Reflective equilibrium is the standard methodology

Not post-hoc rationalisation — it's framework and intuitions checking each other. Every ethical framework works this way. Rawls did it. Scanlon did it. Singer does it. The question is not whether second-order effects sometimes rescue intuitions, but whether the framework ever overrides them.

The honest concession

The "second-order effects" argument could function as an unfalsifiable escape hatch. The test is whether the framework ever overrides strong intuitions — whether it ever produces conclusions the position holder finds genuinely uncomfortable and accepts anyway. The position holder should identify such cases or acknowledge that the framework is functioning as a lens rather than a decision procedure. This is the most important demand the red team has made.

Where this lands

The autonomy firewall problem. Purely instrumental autonomy provides no firewall against sufficiently capable manipulators, including aligned-seeming AI. The blue team's defence — that verification failure is itself a catastrophic second-order effect — works for known cases but provides no guarantee against manipulators sophisticated enough to satisfy the verification criteria. The framework is honest about this vulnerability, but honesty is not a solution.

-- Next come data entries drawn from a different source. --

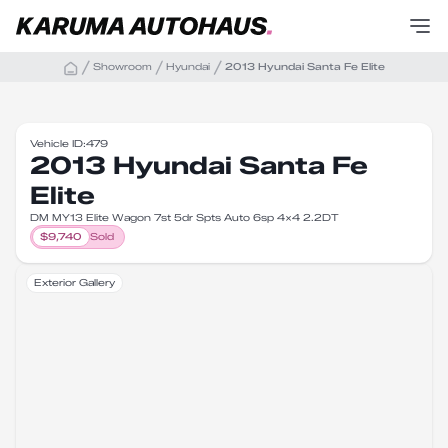
Showroom
Hyundai
2013 Hyundai Santa Fe Elite
Vehicle ID:
479
2013 Hyundai Santa Fe
Elite
DM MY13 Elite Wagon 7st 5dr Spts Auto 6sp 4x4 2.2DT
$
9,740
Sold
Exterior Gallery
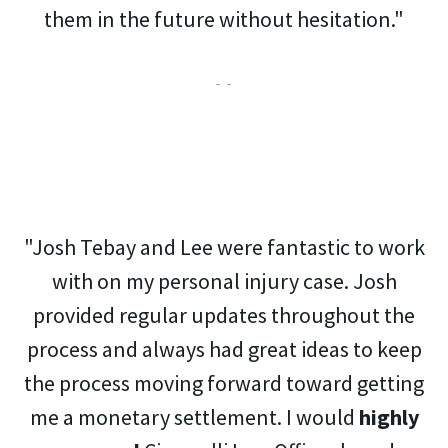
them in the future without hesitation."
- -
"Josh Tebay and Lee were fantastic to work
with on my personal injury case. Josh
provided regular updates throughout the
process and always had great ideas to keep
the process moving forward toward getting
me a monetary settlement. I would
highly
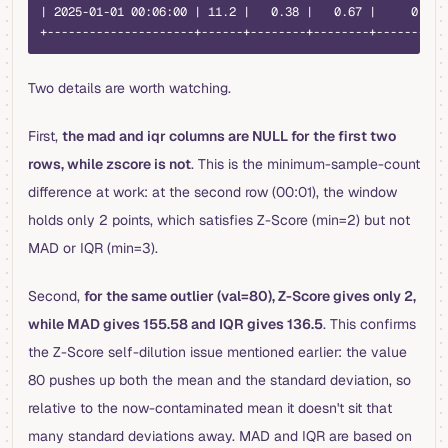
| 2025-01-01 00:06:00 | 11.2 |   0.38 |   0.67 |     0 |
+---------------------+------+--------+--------+-------+
Two details are worth watching.
First,
the mad and iqr columns are NULL for the first two
rows, while zscore is not
. This is the minimum-sample-count
difference at work: at the second row (00:01), the window
holds only 2 points, which satisfies Z-Score (min=2) but not
MAD or IQR (min=3).
Second,
for the same outlier (val=80), Z-Score gives only 2,
while MAD gives 155.58 and IQR gives 136.5
. This confirms
the Z-Score self-dilution issue mentioned earlier: the value
80 pushes up both the mean and the standard deviation, so
relative to the now-contaminated mean it doesn't sit that
many standard deviations away. MAD and IQR are based on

The empirical-limits problem. The absence of principled limits means constraints are only as reliable as empirical estimates, which are subject to motivated reasoning. The ratchet may not ratchet in practice, but the framework's theoretical inability to say "this far and no further" remains a structural weakness. The blue team's best response — that real-world friction provides the limits theory doesn't — is an argument from institutional inertia, not from the framework itself.

The escape-hatch problem. "Second-order effects" functions as a potentially unfalsifiable escape hatch that conveniently rescues comfortable intuitions. The position holder should either identify concrete cases where the framework overrides strong intuitions, or acknowledge it is a lens rather than a decision procedure. This is not a minor bookkeeping issue — it determines whether the framework is doing genuine philosophical work or providing sophisticated vocabulary for decisions made on other grounds.